BEGIN Input
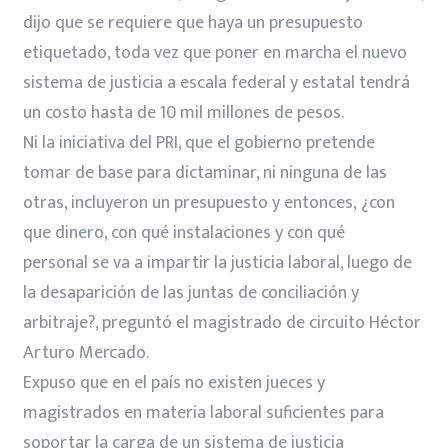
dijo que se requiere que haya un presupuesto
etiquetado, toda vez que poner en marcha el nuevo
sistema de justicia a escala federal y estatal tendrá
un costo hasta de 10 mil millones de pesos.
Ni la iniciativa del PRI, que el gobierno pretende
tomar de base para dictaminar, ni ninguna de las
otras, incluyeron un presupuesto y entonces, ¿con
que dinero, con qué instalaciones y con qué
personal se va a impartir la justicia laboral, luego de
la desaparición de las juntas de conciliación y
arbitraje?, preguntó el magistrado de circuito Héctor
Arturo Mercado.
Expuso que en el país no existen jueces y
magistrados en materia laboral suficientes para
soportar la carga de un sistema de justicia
END Input
BEGIN Input
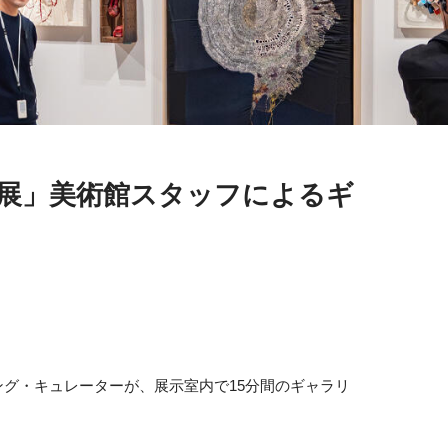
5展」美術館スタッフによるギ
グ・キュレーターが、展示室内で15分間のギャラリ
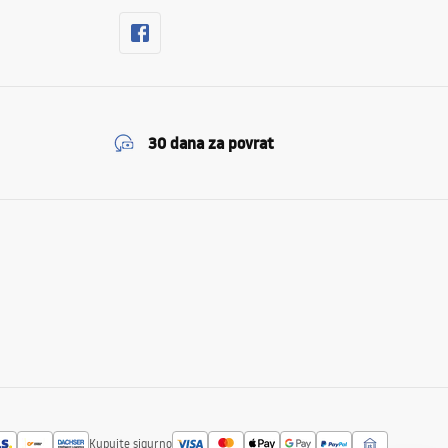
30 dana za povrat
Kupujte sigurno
END Input
BEGIN Input
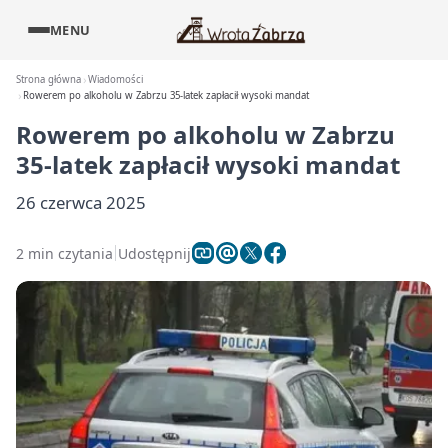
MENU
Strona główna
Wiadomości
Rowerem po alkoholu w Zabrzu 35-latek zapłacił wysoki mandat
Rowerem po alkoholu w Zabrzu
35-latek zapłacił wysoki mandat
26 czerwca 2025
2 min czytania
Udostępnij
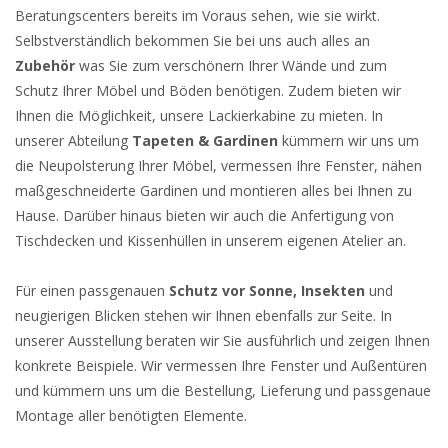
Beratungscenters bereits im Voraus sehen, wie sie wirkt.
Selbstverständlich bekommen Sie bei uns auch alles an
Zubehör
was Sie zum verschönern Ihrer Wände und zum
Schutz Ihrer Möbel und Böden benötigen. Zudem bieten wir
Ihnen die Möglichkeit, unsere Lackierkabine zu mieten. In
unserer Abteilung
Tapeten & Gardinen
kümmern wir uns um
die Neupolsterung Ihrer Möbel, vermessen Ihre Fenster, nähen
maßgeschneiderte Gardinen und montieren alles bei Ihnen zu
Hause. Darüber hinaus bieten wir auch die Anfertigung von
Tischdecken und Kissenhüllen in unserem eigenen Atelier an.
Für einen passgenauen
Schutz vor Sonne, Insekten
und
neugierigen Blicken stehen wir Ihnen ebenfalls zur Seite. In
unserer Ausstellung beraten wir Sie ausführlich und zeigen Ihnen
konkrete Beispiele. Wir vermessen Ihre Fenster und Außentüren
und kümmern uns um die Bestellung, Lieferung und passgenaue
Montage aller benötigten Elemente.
END Input
> Task brief: Take each line of the material that contains the word "sistema" and list it.

> Answer space:
sistema de justicia a escala federal y estatal tendrá
soportar la carga de un sistema de justicia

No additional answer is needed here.